Tips for taking MySQL backups using LVM

LVM uses copy-on-write to implement snapshots. Whenever you’re writing data to some page, LVM copies the original page (the way it looked like when the snapshot was taken) to the snapshot volume. The snapshot volume must be large enough to accommodate all pages written to for the duration of the snapshot’s lifetime. In other words, you must be able to copy the data somewhere outside (tape, NFS, rsync, etc.) in less time than it would take for the snapshot to fill up.

While LVM allows for hot backups of MySQL, it still poses an impact on the disks. An LVM snapshot backup may not go unnoticed by the MySQL users.

Some general guidelines for making life easier with LVM backups follow.

Lighter, longer snapshots

If you’re confident that you have enough space on your snapshot volume, you may take the opportunity to make for a longer backup time. Why? Because you would then be able to reduce the stress from the file system. Use ionice when copying your data from the snapshot volume:

ionice -c 2 cp -R /mnt/mysql_snapshot /mnt/backup/daily/20100719/

[Update: this is only on the cfq I/O scheduler; thanks, Vojtech]

Are you running out of space?

Monitor snapshot’s allocated size: if there’s just one snapshot, do it like this:

lvdisplay | grep Allocated                                                                                                                  Mon Jul 19 09:51:29 2010

 Allocated to snapshot  3.63%

Don’t let it reach 100%.

Avoid running out of space

To make sure you don’t run out of snapshot allocated size, stop all administrative scripts.

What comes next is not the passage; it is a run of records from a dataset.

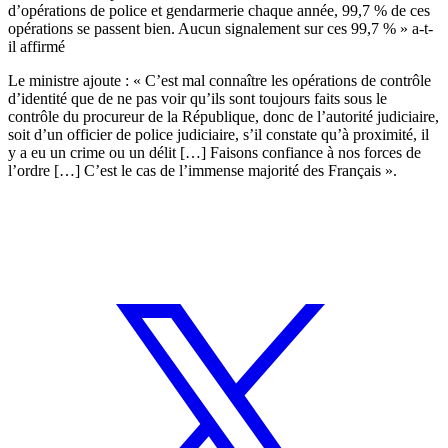
d’opérations de police et gendarmerie chaque année, 99,7 % de ces
opérations se passent bien. Aucun signalement sur ces 99,7 % » a-t-
il affirmé
Le ministre ajoute : « C’est mal connaître les opérations de contrôle
d’identité que de ne pas voir qu’ils sont toujours faits sous le
contrôle du procureur de la République, donc de l’autorité judiciaire,
soit d’un officier de police judiciaire, s’il constate qu’à proximité, il
y a eu un crime ou un délit […] Faisons confiance à nos forces de
l’ordre […] C’est le cas de l’immense majorité des Français ».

  • Are you running your weekly purging of old data? You will be writing a lot of pages, and all will have to fit in the snapshot.
  • Building your reports? You may be creating large temporary tables; make sure these are not on the snapshot volume.
  • Rebuilding your Sphinx fulltext index? Make sure it is not on the snapshot volume, or postpone till after backup.

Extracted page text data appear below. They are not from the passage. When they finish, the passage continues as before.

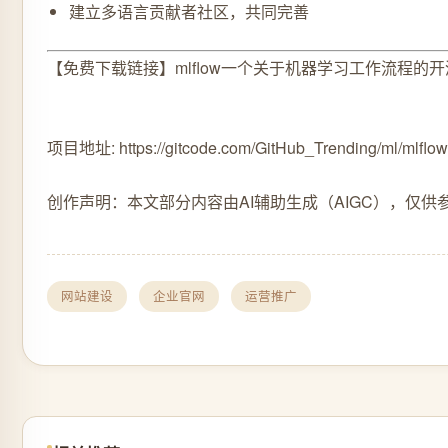
建立多语言贡献者社区，共同完善
【免费下载链接】mlflow
一个关于机器学习工作流程的开
项目地址: https://gitcode.com/GitHub_Trending/ml/mlflow
创作声明：本文部分内容由AI辅助生成（AIGC），仅供
网站建设
企业官网
运营推广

You will gain not only snapshot space, but also faster backups.

Someone did the job before you

Use mylvmbackup: the MySQL LVM backup script by Lenz Grimmer. Or do it manually: follow this old-yet-relevant post by Peter Zaitsev.

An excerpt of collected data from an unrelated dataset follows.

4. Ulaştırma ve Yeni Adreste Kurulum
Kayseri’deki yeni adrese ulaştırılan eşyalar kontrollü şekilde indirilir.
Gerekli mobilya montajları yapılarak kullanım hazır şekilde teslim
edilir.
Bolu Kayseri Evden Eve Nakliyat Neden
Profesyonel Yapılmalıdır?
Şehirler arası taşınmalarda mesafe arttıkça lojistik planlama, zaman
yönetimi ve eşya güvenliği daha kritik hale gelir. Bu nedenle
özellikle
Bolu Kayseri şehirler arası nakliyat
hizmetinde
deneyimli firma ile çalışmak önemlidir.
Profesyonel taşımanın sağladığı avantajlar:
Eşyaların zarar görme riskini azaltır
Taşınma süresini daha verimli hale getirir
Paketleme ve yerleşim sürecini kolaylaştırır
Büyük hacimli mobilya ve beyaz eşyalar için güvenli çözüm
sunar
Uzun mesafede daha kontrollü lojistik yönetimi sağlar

5 thoughts on “Tips for taking MySQL backups using LVM

  1. Some important notes:
    – ionice works only with CFQ IO scheduler. However, CFQ is usually not recommended for MySQL
    – LVM snapshots are costly, if I was looking for a new binary backup solution, I would choose XtraBackup instead of LVM

  2. @Vojtech,

    With regard to XtraBackup: I use it frequently. I’ve had some occasions where, due to problems with innodb tablespace, it was unable to perform the backup (failed either while mid-taking the backup or at recovery time). Failure actually looks more like a bug.

    The advantage of LVM snapshot is that it is DB-unaware.

  3. In many cases, this seems like this technique may lead to priority inversion by increasing the time the snapshot is open and increasing the time for suffering under snapshot write overhead.